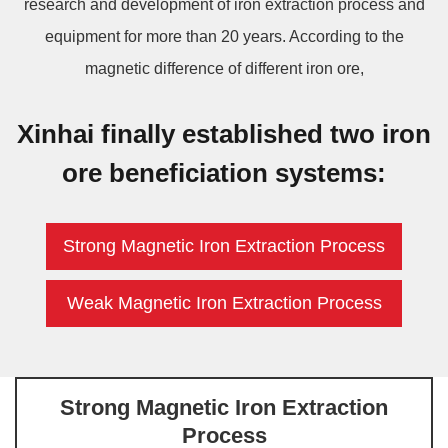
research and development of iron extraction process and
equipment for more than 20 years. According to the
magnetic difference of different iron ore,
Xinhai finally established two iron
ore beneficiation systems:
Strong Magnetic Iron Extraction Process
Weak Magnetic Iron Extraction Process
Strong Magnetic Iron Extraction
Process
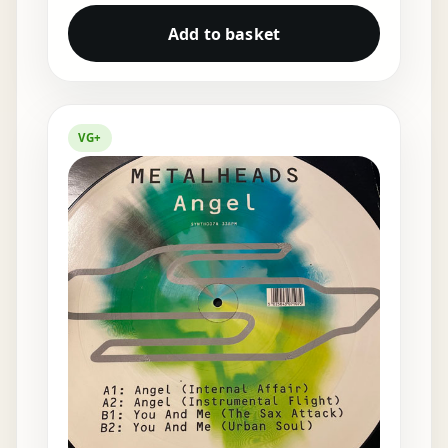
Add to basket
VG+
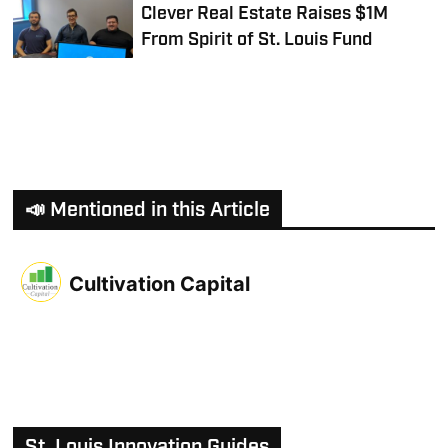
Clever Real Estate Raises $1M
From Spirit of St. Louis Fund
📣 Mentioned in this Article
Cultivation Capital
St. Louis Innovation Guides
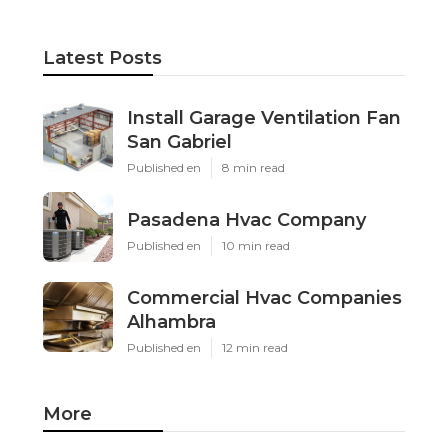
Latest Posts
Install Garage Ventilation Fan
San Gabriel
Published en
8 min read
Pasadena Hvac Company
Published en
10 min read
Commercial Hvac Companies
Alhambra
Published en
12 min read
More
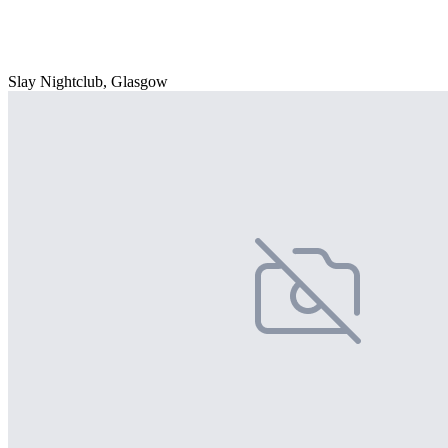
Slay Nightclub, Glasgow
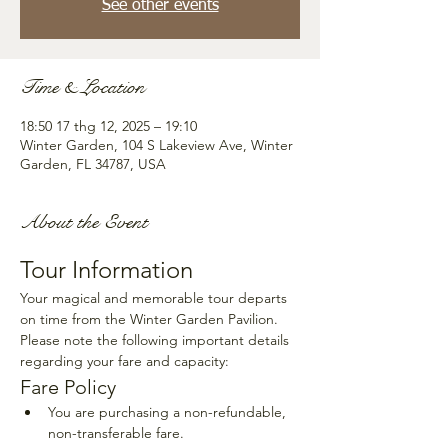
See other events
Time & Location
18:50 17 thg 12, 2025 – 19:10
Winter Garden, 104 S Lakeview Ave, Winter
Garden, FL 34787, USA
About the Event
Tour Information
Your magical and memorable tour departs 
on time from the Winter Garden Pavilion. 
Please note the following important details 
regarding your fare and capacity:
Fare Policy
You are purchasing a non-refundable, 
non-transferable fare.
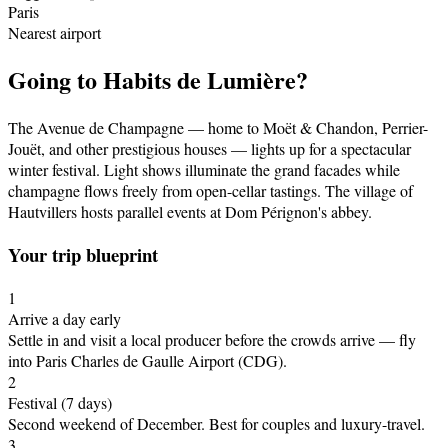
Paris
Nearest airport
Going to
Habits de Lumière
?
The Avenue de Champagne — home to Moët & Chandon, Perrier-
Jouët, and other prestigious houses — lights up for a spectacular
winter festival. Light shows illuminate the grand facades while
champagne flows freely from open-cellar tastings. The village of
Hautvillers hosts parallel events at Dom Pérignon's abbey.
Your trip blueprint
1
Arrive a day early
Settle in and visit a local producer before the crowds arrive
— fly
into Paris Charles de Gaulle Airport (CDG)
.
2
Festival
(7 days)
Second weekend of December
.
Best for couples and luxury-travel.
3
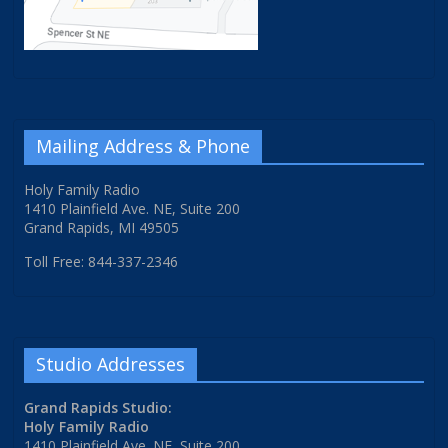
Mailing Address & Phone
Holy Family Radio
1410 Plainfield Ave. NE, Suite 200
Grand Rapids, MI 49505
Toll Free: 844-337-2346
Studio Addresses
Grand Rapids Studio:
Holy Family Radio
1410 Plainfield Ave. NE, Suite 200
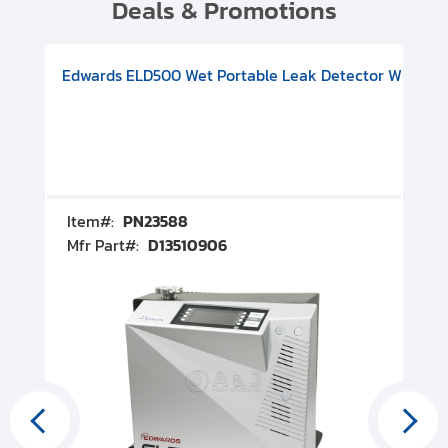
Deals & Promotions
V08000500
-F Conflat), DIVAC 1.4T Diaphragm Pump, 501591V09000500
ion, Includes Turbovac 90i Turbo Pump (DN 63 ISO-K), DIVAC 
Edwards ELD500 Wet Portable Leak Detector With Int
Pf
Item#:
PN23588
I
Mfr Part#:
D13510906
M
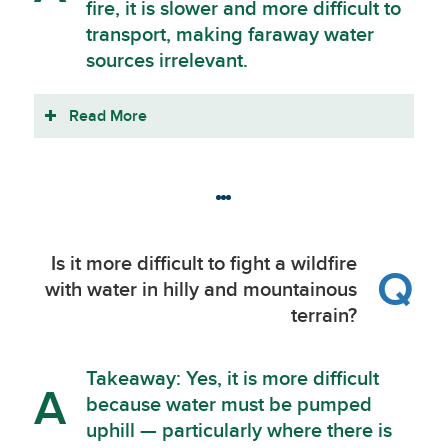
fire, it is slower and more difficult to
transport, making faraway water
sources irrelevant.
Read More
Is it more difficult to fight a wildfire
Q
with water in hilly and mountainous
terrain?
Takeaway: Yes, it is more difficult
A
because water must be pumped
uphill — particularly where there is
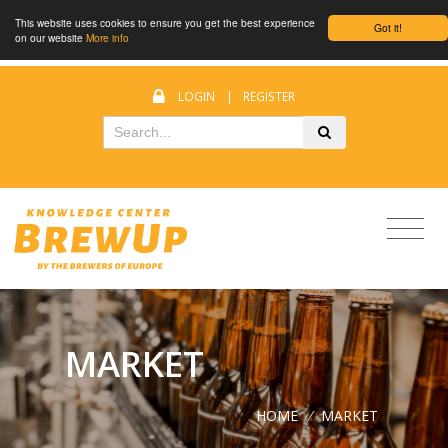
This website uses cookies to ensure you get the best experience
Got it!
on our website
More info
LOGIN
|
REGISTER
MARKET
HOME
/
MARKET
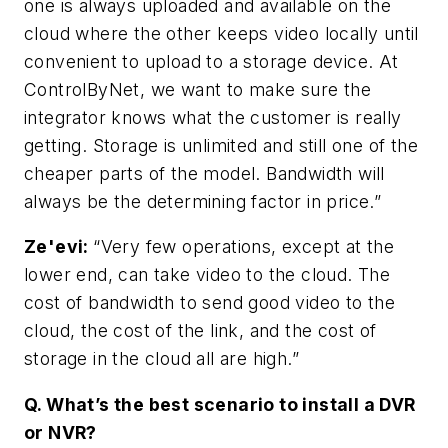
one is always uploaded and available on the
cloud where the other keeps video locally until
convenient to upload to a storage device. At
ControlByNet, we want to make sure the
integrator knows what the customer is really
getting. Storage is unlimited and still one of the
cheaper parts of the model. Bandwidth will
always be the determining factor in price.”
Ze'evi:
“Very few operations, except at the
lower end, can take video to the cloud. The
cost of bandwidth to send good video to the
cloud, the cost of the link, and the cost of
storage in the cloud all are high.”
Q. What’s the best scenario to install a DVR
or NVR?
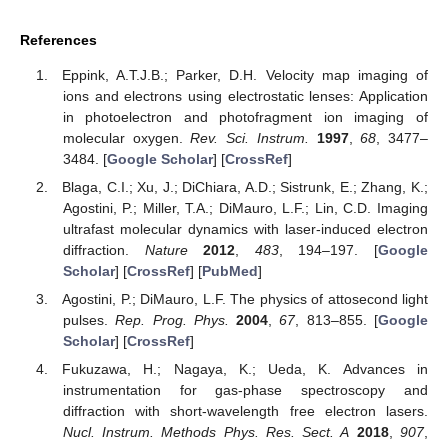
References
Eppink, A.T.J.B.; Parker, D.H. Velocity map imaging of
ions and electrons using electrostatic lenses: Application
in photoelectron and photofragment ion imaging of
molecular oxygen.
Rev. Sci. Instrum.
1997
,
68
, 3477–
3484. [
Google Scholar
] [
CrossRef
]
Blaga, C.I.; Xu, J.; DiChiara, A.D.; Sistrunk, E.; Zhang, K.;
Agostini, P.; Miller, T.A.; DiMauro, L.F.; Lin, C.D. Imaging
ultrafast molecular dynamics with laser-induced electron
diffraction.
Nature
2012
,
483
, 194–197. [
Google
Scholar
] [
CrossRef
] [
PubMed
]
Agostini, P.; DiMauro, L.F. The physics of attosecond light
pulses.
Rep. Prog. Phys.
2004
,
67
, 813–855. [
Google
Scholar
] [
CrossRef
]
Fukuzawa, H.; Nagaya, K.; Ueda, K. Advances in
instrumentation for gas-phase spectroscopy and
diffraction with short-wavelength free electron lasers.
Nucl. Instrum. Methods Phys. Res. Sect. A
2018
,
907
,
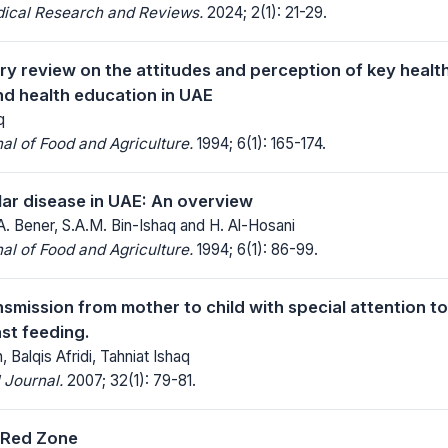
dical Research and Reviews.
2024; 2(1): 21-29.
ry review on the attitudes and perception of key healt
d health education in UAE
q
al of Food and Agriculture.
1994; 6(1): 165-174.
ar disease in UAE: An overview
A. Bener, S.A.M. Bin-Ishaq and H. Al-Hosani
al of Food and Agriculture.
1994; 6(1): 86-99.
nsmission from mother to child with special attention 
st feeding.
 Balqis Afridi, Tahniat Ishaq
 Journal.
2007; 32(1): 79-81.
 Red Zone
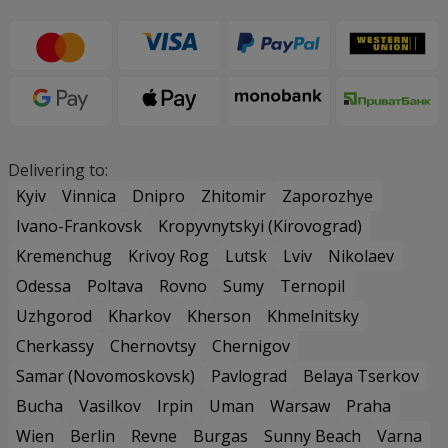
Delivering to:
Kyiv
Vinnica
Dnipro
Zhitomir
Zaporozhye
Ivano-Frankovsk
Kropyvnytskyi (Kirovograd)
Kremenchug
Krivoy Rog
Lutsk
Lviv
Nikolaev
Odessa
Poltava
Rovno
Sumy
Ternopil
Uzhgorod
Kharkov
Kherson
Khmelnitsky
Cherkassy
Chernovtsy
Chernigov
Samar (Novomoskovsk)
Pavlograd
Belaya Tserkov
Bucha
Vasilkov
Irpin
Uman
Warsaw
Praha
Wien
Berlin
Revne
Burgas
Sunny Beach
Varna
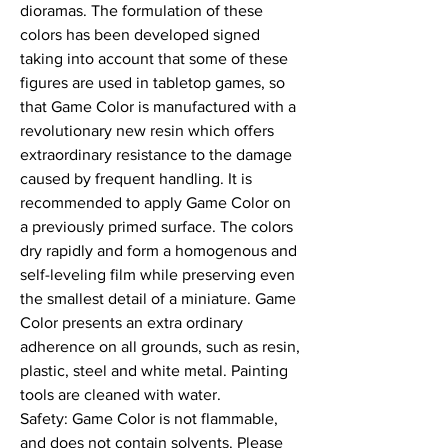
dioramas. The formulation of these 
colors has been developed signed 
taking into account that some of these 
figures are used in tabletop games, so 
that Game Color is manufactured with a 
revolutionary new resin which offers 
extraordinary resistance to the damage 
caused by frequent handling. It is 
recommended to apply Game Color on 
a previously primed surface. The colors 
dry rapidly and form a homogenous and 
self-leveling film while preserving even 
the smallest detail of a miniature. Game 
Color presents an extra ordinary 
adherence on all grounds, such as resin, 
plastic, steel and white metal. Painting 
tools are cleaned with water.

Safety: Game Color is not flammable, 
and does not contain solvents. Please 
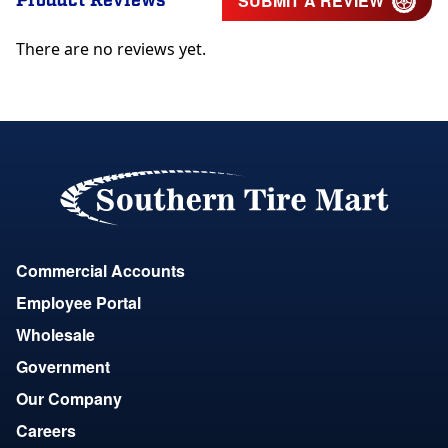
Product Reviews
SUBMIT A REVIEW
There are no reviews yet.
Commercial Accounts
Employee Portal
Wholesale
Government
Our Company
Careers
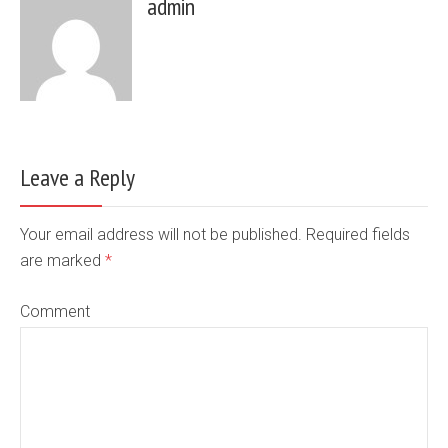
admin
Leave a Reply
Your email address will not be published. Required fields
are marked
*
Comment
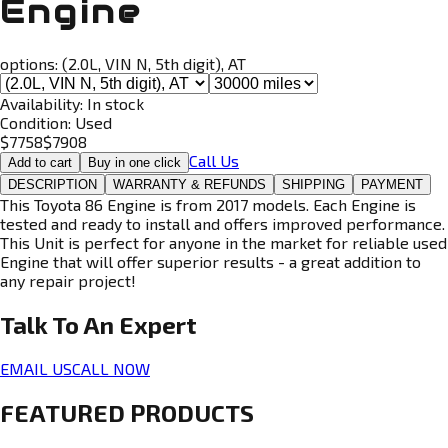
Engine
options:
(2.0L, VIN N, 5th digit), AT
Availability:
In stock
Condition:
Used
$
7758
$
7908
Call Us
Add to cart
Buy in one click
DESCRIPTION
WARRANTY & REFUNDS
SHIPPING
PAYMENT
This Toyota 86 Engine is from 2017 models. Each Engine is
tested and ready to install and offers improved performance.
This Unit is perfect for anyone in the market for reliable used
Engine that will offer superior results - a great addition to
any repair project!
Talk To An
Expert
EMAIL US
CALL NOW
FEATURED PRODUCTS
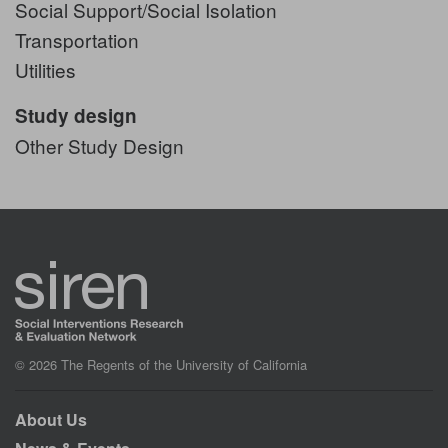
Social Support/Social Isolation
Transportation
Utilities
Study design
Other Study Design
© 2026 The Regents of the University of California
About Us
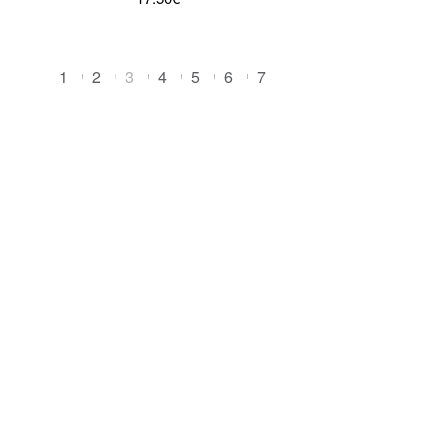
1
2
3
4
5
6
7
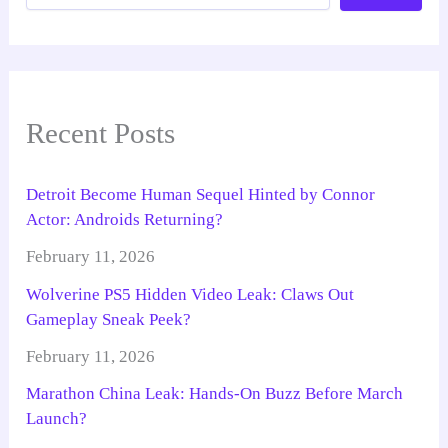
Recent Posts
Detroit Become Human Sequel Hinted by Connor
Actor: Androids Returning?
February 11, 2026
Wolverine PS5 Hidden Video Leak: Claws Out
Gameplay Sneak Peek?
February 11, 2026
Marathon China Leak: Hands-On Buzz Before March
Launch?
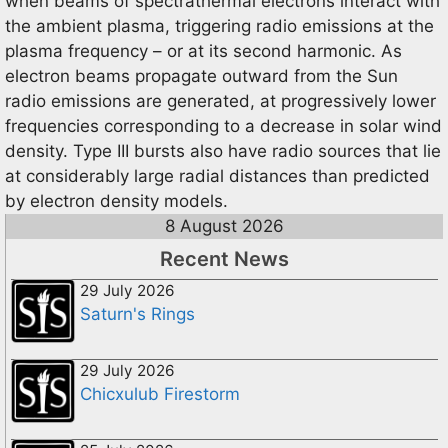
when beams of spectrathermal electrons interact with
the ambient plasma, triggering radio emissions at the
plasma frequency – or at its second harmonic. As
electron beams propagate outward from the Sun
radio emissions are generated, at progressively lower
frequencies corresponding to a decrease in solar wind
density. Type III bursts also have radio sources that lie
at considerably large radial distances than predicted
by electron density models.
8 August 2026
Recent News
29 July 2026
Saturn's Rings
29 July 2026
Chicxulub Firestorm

YOUR OBJECTIVE – For each line of the data that includes the word "Please", return a copy of it.

RESULT –
Please note the following important details 
and does not contain solvents. Please 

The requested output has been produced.